Капитану хотелось ударить Стефано, но он опасался, что тот потеряет сознание, а это не входило в его планы. Он подошел ближе и приставил пистолет к горлу Стефано.

– Мне бы следовало убить тебя, но я хочу, чтобы ты сделал две вещи. И смотри не оплошай.

Стефано кивнул.

– Пойдешь к немецкому майору Мюллеру, – продолжал Элиас. – Скажешь ему, что заварушка в церкви случилась по ошибке. Сделка все еще возможна. Завтра, до заката, я принесу ему то, что он хочет, но он не должен никого расстреливать. Если расстреляет – все отменяется. Скажешь это ему наедине. Ты должен быть у него до рассвета. Все понял?

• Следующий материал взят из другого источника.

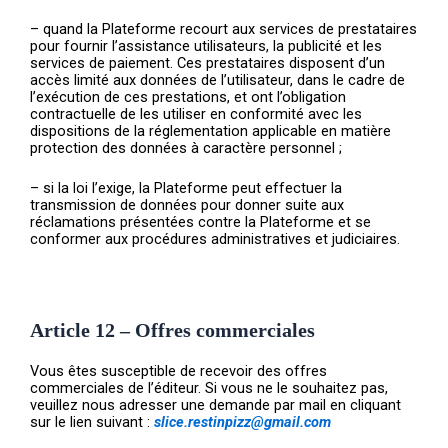
– quand la Plateforme recourt aux services de prestataires
pour fournir l’assistance utilisateurs, la publicité et les
services de paiement. Ces prestataires disposent d’un
accès limité aux données de l’utilisateur, dans le cadre de
l’exécution de ces prestations, et ont l’obligation
contractuelle de les utiliser en conformité avec les
dispositions de la réglementation applicable en matière
protection des données à caractère personnel ;
– si la loi l’exige, la Plateforme peut effectuer la
transmission de données pour donner suite aux
réclamations présentées contre la Plateforme et se
conformer aux procédures administratives et judiciaires.
Article 12 – Offres commerciales
Vous êtes susceptible de recevoir des offres
commerciales de l’éditeur. Si vous ne le souhaitez pas,
veuillez nous adresser une demande par mail en cliquant
sur le lien suivant :
slice.restinpizz@gmail.com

Стефано облизнул пересохшие губы.

– Я сделаю это.

Элиас отступил назад и спрятал пистолет за пояс.

– Этим ты спасешь многие жизни. Но действовать надо быстро, и тебе придется убедить его. И еще: никто не должен об этом знать. Если проболтаешься – тебе конец.

– Конечно.

Глаза Стефано светились преданностью – надолго ли? Подобные секреты сохранить невозможно. Кто-нибудь увидит Стефано и Мюллера вместе; или его могут перехватить коммунисты. Их бы очень заинтересовала история о дружбе республиканцев с немцами. Стефано, конечно, расскажет все, что от него потребуют, да еще и с выгодой для себя. Скользкий тип, не лучший выбор для этого дела, но больше обратиться не к кому. Косты нет. Остальные люди Элиаса не были посвящены в его дела, а если бы узнали обо всем, никогда бы его не поддержали. Ни один человек в деревне не внушал ему доверия. Хотя какое право он имеет судить их? Он, который скомпрометирован больше, чем кто-либо еще? Все надежные люди уже мертвы.

– После того как встретишься с Мюллером, иди к вдове моего отца. – Язык не поворачивался назвать ее мачехой. – Скажи ей, что тело ее сына находится в северо-западной части склепа. Она может послать кого-нибудь за ним. Если попросит, иди сам. – Похоже, это задание испугало Стефано больше, чем первое, но он только кивнул. – Не подведи меня, Стефано. Не подведи нас всех.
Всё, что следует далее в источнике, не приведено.